Paolo Gisondi, docente all’Università di Verona, ha presentato due studi. Il primo ha analizzato le risposte di bimekizumab in pazienti con psoriasi a rischio di sviluppare artrite psoriasica, una evenienza questa che interessa circa un terzo dei pazienti con psoriasi, e mostrando come un’identificazione precoce dei fattori di rischio (una psoriasi di grado moderato-severo, un elevato BMI, il coinvolgimento di unghie e cuoio capelluto) e il trattamento con bimekizumab possano in molti casi prevenire la progressione e, quindi, lo sviluppo di artrite psoriasica.
Il secondo studio si è, invece, focalizzato sulla sicurezza del trattamento a lungo termine, dimostrata fino a 4 anni in pazienti con psoriasi a placche da moderata a severa.
Alcuni studi hanno focalizzato l’attenzione sugli effetti del farmaco in un contesto real world, per sua natura più eterogeneo rispetto ai trial clinici randomizzati e controllati. Ne è un esempio uno studio che ha preso in esame 43 pazienti con psoriasi a placche di grado moderato-severo, trattati con bimekizumab, con un follow-up di 52 settimane e controlli periodici a 16, 36 e 52 settimane.
Le altre patologie affrontate
Numerosi altri interessanti studi sono stati presentati nel corso di una sessione davvero molto densa, a partire da quelli relativi ad altre forme di psoriasi, come la psoriasi palmo-plantare o la “napkin psoriasis”, cioè la psoriasi da pannolino.
Riguardo al primo caso, uno studio pilota ha indagato l’efficacia e la sicurezza di tofacitinib in pazienti resistenti al trattamento; rispetto alla psoriasi da pannolino, uno studio retrospettivo ha cercato di verificare il rischio di sviluppare psoriasi in età adulta in bambini con ‘napkin psoriasis’ nei primi due anni di vita.
Ancora, uno studio pilota real-life ha affrontato il problema della ‘de-escalation’ della dose in pazienti con psoriasi confrontando risankizumab e guselkumab mentre una ulteriore ricerca si è concentrata sugli effetti dello stress sui meccanismi infiammatori alla base della malattia.

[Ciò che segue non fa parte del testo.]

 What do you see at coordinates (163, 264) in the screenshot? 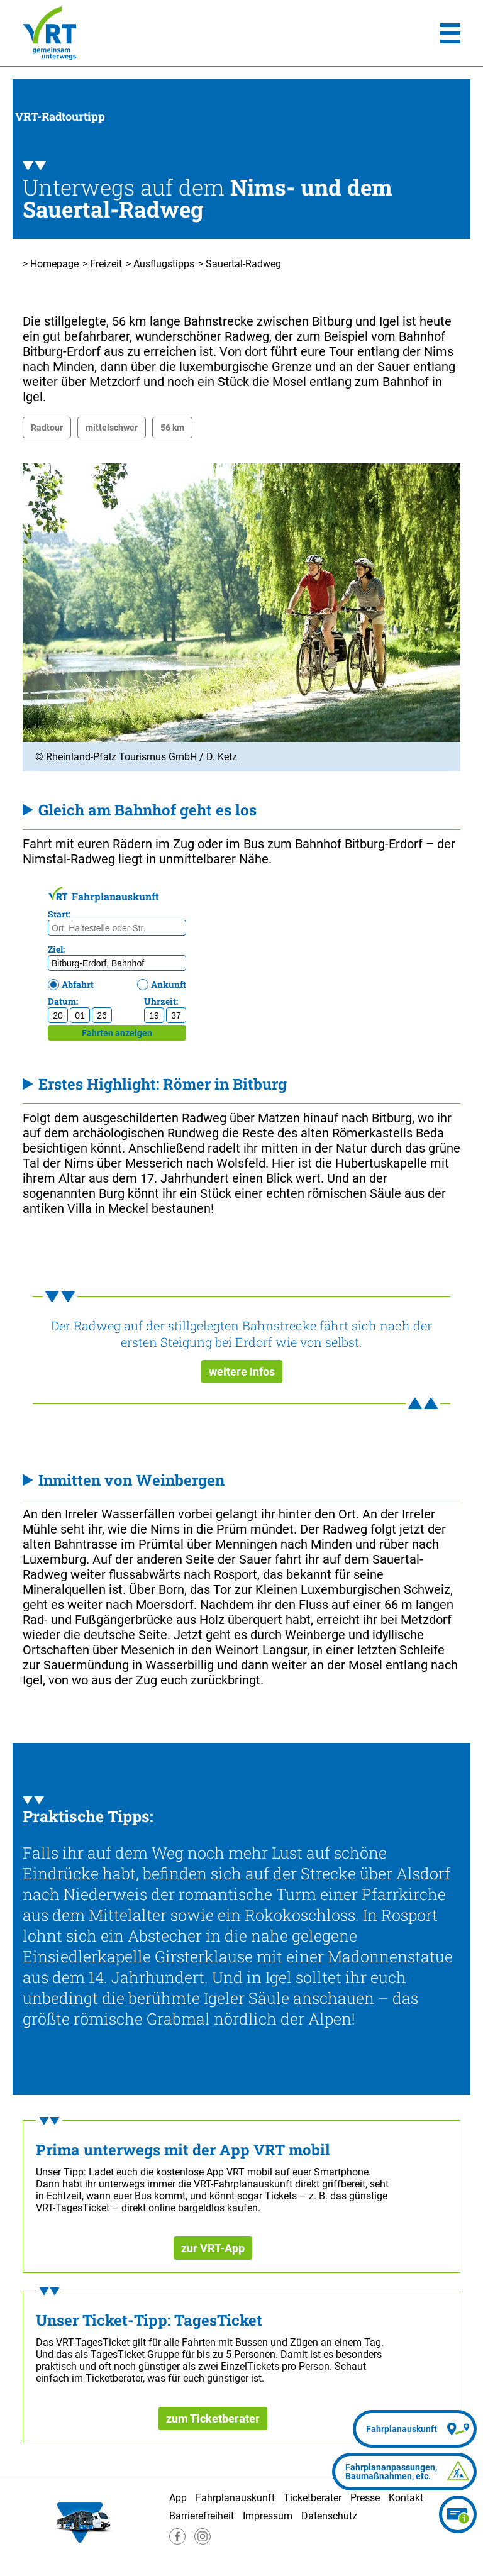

Uno studio retrospettivo condotto in Cina si è concentrato sui fattori prognostici del pemfigoide bolloso, la cui incidenza nel Paese asiatico è aumentata significativamente tra il 2013 e il 2024.
Un altro studio si è concentrato sull’efficacia del dupilumab in pazienti con dermatite atopica, mostrando dati a due anni di uno studio osservazionale su un campione italiano.
Un terzo studio ha affrontato l’uso off-label del ruxolitinib topico nei problemi cutanei granulomatosi, lichenoidi o pruritici, problemi dei capelli, problemi cutanei autoimmuni, evidenziando la sua diversa efficacia: pressoché assente nell’alopecia areata a causa di una scarsa penetrazione nei follicoli del capello; particolarmente utile nel lichen planus sia cutaneo che orale e nei problemi cutanei granulomatosi causati da una disregolazione delle citochine JAK-STAT.